After every pipeline pass has finished editing the sequence, GenAIRR runs an evidence-based
caller against whatever bases survived. It scores every reference allele, keeps the strict
tie at max score, and orders the surviving truth allele first when it's in the tie. The
result is published in v_call / d_call / j_call,
sitting beside truth_v_call in the same record so an aligner-style call and the
sampled-at-source truth can be compared row-by-row.
Three deterministic steps. No reject-and-retry, no stochastic search — every base contributes one score increment to every allele it matches, and the call falls out of arithmetic.
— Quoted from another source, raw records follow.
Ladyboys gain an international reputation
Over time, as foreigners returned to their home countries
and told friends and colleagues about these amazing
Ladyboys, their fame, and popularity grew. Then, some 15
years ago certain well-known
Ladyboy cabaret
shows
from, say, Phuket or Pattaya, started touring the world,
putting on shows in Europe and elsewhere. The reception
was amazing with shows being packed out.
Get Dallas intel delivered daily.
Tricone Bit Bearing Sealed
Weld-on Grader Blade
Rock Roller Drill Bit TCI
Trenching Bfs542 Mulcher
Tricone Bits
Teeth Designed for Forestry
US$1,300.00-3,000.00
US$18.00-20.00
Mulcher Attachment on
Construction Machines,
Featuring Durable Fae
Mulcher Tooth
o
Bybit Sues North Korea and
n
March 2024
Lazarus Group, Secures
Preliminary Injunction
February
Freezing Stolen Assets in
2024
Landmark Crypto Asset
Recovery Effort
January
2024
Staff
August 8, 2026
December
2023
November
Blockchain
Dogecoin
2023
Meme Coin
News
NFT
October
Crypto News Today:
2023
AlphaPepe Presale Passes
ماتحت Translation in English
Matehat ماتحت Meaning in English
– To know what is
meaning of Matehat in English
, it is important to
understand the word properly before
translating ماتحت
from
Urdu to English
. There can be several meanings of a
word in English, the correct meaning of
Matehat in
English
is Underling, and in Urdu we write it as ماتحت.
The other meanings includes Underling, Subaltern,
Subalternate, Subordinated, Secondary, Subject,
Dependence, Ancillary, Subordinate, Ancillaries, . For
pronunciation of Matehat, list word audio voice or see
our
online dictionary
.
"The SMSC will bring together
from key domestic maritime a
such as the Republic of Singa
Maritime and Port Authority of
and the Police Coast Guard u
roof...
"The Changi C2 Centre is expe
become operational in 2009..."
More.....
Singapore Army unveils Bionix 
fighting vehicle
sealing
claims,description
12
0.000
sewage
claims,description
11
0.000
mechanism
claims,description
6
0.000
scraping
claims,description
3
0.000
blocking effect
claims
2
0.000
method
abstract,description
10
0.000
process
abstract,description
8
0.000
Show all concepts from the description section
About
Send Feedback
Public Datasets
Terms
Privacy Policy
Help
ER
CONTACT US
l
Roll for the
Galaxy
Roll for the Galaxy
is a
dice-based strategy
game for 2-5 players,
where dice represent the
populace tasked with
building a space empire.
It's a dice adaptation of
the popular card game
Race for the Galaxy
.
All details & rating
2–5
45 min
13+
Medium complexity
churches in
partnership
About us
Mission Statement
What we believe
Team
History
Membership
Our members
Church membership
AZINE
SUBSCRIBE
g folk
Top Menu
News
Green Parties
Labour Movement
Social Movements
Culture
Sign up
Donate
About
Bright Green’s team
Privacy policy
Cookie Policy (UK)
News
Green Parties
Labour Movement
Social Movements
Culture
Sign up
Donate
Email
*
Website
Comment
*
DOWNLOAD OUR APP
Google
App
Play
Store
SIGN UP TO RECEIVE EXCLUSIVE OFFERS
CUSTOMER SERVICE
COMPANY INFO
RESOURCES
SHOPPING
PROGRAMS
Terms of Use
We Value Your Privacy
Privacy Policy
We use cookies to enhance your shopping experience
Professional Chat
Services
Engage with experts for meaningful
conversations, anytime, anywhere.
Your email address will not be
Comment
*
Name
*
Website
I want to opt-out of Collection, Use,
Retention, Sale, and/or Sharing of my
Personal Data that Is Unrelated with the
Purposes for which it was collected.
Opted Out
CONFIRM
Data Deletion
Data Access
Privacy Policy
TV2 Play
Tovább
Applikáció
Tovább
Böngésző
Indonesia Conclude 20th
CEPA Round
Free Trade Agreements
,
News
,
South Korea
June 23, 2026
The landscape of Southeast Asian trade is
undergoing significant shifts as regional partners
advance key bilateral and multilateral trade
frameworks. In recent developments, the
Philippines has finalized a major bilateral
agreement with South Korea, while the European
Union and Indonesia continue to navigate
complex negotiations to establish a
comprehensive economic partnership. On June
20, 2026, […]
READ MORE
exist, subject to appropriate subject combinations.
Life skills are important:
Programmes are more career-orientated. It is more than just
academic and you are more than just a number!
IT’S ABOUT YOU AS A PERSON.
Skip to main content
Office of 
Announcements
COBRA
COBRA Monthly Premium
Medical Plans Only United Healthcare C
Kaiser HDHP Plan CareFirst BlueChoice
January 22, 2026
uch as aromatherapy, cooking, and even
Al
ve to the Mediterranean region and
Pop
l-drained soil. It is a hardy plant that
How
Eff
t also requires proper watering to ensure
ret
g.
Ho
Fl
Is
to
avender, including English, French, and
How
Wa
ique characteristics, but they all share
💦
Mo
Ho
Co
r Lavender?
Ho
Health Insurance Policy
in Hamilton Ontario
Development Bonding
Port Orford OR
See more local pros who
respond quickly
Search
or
truth_v_call tells you what was sampled at recombination — fixed at the source,
immune to any downstream pass. v_call tells you what an evidence-based caller
can recover from the bases that survived corruption. After heavy SHM or 5′ loss the two can
legitimately diverge, and that divergence is itself the signal: it's a window into how
ambiguity grows as the molecule gets chewed.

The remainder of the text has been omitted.